As a new GCSE course in "scientific literacy" begins, they have rushed to defend half a century of failure in science education and to dismiss the new syllabus as "dumbing down".
In the new course, children will learn about the science that dominates public debates and touches everybody's lives: food, genetics, vaccination, climate change, nuclear power and so on.
The idea that teachers will handle these subjects as though they were civics lessons - "more suitable to the pub than the classroom" is one gibe against the new course - is preposterous. The whole point is to reduce scientific ignorance and to ground future debates in sound understanding.
For example, pupils will learn about the immune system, how diseases overwhelm it, how vaccination works and how the drugs industry develops new vaccines. Thus they will be able to talk intelligently about the merits of, say, MMR or how to beat bird flu. With luck, the next generation will then be less likely to panic about a vaccine or to fall for the dubious remedies of alternative medicine.
If there is any dumbing down going on, it is among critics who fail to grasp what the new course is trying to do. "Has electromagnetism suddenly become irrelevant?" asks a Times columnist. Of course it hasn't. Children spend nearly 10 years in school before they start GCSE. Electromagnetism is taught at key stage 3. The critics include Baroness Warnock, the philosopher and former headteacher, and Sir Richard Sykes, rector of Imperial College, London, and former chairman of GlaxoSmithKline.
Lady Warnock has spent a lifetime chairing committees on subjects such as embryo research.
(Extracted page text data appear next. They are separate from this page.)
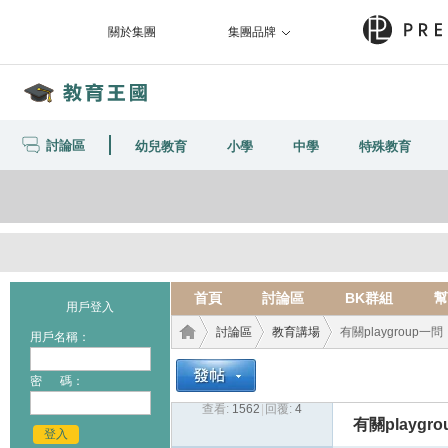
關於集團
集團品牌
討論區
幼兒教育
小學
中學
特殊教育
首頁
討論區
BK群組
幫
用戶登入
討論區
教育講場
有關playgroup一問
用戶名稱：
密 碼：
查看:
1562
|
回覆:
4
教育
›
›
›
有關playgr
登入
She presumably thinks these matters should be left to clever folk like herself.
Sir Richard, as a drugs company boss, would have been horrified if the public had been capable of questioning the efficacy of his profitable products. The proles, the critics think, should stick to Bunsen burners and magnets and leave the big subjects to their betters.
What they are defending is a double failure in science education. It has not inspired young people to take university science courses. Nor has it created a population that understands scientific method or evidence.
Even supposedly well-educated people think that every cold snap refutes the theory of global warming; that research into the human genome will reveal a gene for homosexuality; that if MMR vaccination is followed by the development of autism, one must cause the other.
If school science had properly taught the nature of scientific hypothesis and causation, they wouldn't think these things. Instead, they learnt de-contextualised laws and formulae which, once used in an exam, were entirely forgotten.
Will the new course leave us bereft of professional scientists? No. Some pupils will also take courses specifically designed for further, more conventional study.
As any teacher knows, disaffection and disengagement are the biggest obstacles to learning in the early teenage years. Fourteen-year-olds want to know the point of what they are doing.
They want to be excited and inspired, and if they are not then some of them will switch off or smash the place up.
Boredom is the worst sin, and in the past science lessons were boring. Far from ruining science education, the new course could be its salvation.